Stored data →
>>>>

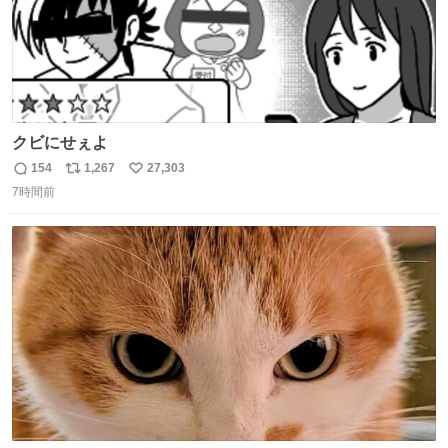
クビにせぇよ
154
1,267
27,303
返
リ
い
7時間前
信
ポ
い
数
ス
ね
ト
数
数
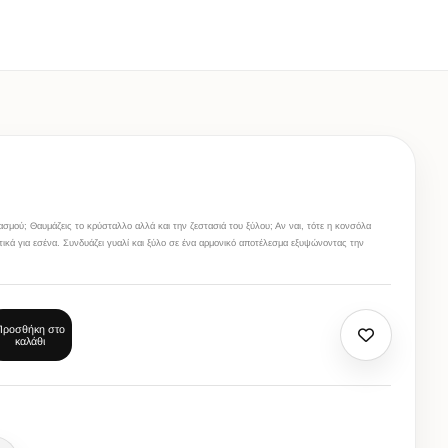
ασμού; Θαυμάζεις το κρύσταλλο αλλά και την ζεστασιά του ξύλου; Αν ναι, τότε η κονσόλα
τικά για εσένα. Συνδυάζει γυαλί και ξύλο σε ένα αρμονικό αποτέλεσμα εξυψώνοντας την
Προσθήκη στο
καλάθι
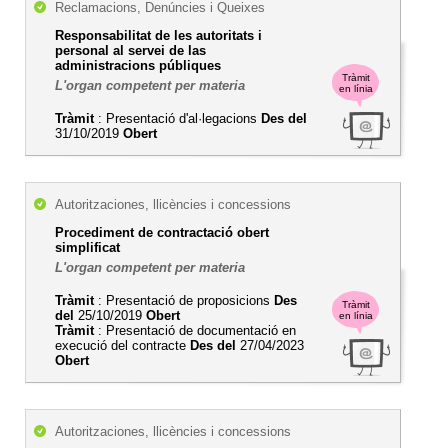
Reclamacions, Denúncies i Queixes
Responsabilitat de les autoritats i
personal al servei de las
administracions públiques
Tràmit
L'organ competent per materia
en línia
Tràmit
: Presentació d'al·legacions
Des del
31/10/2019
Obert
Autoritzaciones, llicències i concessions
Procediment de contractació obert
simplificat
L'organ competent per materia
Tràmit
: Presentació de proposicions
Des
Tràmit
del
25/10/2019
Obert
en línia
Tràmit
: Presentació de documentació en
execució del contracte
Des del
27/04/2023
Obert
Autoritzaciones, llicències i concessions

<<<<
>>>>

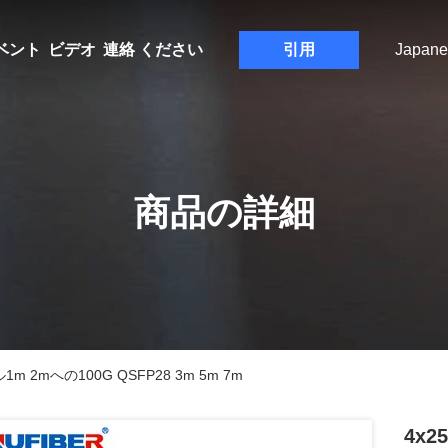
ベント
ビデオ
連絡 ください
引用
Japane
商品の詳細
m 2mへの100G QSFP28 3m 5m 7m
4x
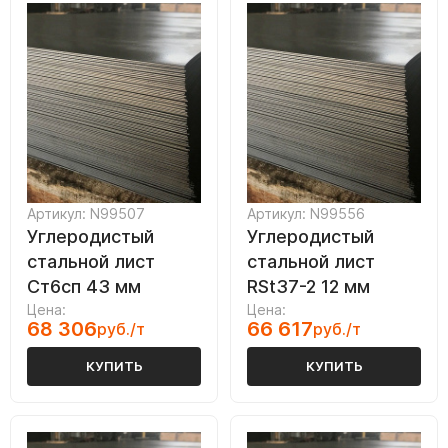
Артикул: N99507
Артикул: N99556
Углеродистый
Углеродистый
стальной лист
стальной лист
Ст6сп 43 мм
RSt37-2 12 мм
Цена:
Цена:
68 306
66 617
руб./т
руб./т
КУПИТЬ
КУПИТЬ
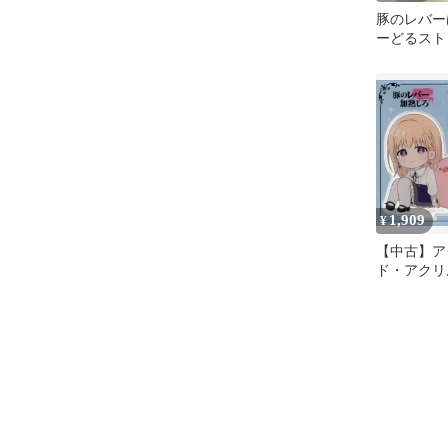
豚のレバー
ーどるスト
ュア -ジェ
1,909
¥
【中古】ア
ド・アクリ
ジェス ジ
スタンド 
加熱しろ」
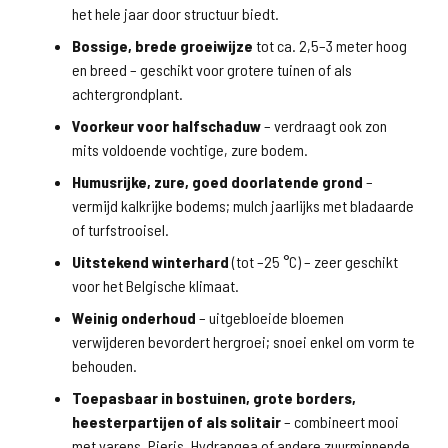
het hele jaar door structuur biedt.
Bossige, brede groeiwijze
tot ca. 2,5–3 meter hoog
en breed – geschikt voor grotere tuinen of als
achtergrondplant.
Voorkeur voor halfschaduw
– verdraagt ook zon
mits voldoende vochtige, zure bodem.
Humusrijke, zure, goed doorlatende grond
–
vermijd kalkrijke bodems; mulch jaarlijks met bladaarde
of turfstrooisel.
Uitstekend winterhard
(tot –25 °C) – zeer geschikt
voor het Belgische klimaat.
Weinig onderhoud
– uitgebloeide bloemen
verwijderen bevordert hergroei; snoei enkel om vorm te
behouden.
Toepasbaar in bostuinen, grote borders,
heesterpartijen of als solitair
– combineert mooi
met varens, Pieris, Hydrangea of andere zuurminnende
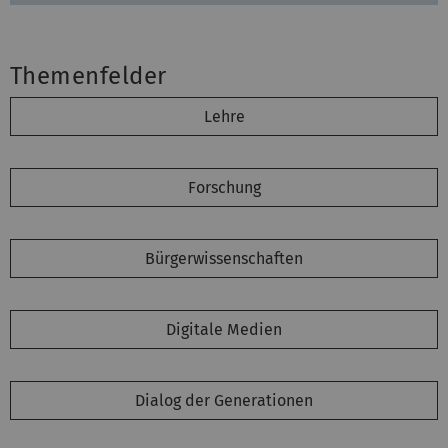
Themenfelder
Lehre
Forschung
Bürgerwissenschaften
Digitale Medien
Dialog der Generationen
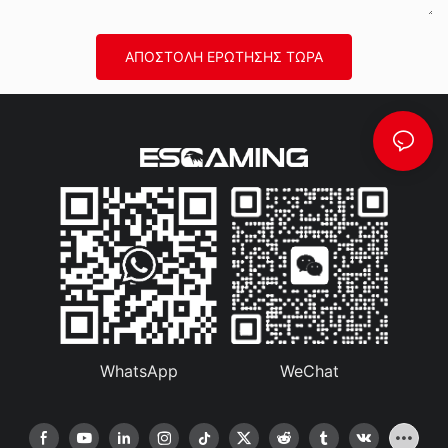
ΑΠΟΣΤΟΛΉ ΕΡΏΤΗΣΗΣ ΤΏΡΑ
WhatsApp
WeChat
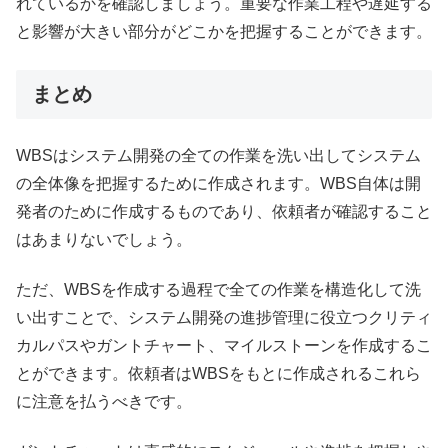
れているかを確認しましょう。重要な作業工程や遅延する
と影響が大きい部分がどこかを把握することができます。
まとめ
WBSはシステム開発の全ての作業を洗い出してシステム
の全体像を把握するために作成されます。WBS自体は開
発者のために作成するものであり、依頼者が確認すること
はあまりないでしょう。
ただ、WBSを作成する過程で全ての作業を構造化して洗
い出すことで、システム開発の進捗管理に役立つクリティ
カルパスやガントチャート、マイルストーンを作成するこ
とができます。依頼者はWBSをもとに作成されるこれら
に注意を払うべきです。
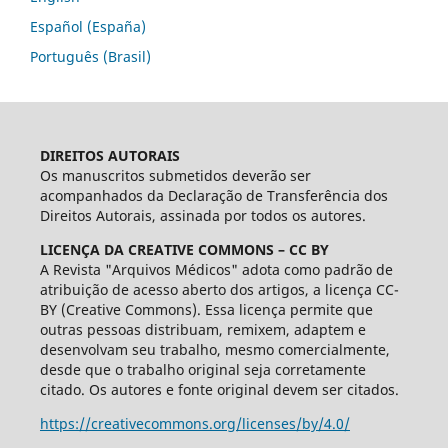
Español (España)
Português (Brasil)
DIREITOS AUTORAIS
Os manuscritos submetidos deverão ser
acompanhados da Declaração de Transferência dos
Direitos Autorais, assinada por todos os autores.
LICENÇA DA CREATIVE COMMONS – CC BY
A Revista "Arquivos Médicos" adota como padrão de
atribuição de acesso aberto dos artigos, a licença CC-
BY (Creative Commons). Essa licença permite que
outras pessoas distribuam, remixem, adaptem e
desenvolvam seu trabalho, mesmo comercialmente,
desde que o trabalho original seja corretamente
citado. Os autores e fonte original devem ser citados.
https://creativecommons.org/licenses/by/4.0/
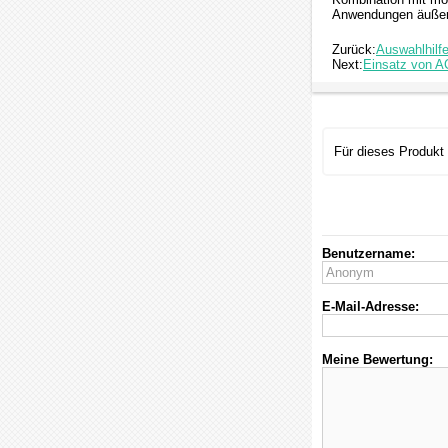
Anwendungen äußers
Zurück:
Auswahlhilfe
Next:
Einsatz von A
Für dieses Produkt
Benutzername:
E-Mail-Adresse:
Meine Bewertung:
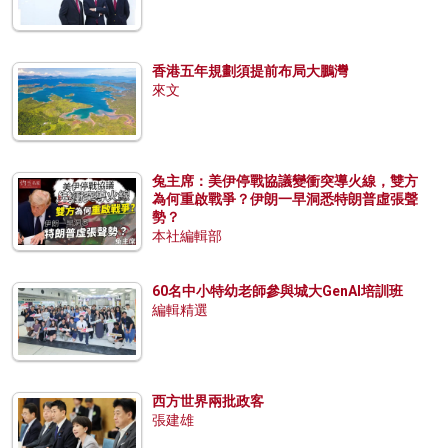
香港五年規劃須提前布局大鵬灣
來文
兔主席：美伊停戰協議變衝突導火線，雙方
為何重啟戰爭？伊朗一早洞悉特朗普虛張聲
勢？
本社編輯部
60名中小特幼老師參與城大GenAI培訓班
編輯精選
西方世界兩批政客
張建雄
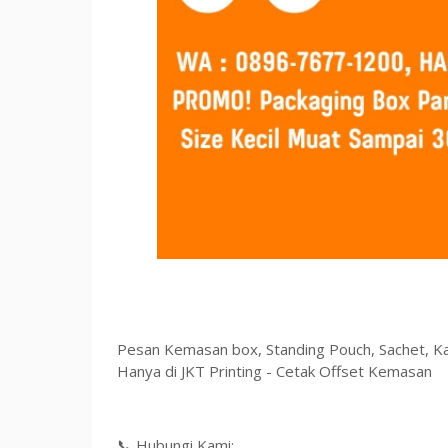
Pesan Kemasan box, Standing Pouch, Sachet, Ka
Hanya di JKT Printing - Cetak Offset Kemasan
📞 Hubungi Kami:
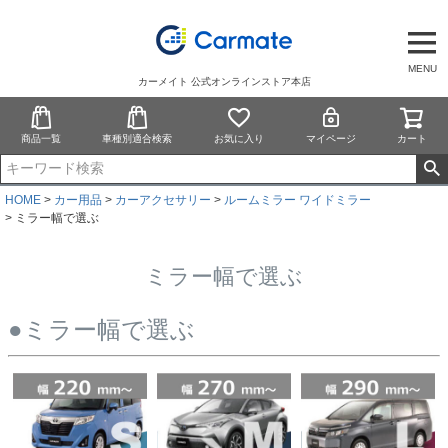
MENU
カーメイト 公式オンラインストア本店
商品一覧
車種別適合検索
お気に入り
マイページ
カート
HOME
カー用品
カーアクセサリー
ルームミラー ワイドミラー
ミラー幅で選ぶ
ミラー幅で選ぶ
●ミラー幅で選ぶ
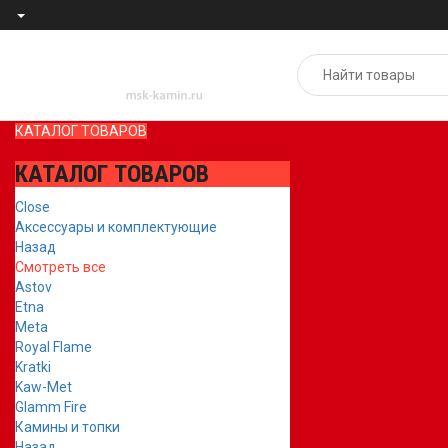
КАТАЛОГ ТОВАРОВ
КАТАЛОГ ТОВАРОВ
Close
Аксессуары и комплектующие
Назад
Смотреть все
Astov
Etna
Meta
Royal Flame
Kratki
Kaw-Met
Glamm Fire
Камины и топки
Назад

<<<<

Find every line in the records above that contains the word "voor", and copy each one.

en breed – geschikt voor grotere tuinen of als
Voorkeur voor halfschaduw
voor het Belgische klimaat.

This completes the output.